Your assignment. Every line of the data below is to be duplicated exactly, pictures excepted.
= = =
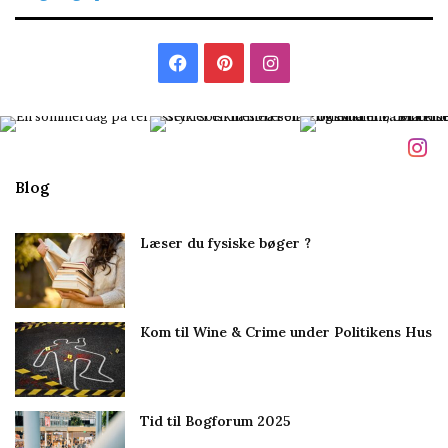
t
i
l
F
P
I
m
i
a
i
n
g
c
n
s
e
t
t
Blog
b
e
a
Læser du fysiske bøger ?
o
r
g
o
e
r
Kom til Wine & Crime under Politikens Hus
k
s
a
t
m
Tid til Bogforum 2025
= = =
Result for this task.
t
i
l
F
P
I
m
i
a
i
n
g
c
n
s
e
t
t
Blog
b
e
a
Læser du fysiske bøger ?
o
r
g
o
e
r
Kom til Wine & Crime under Politikens Hus
k
s
a
t
m
Tid til Bogforum 2025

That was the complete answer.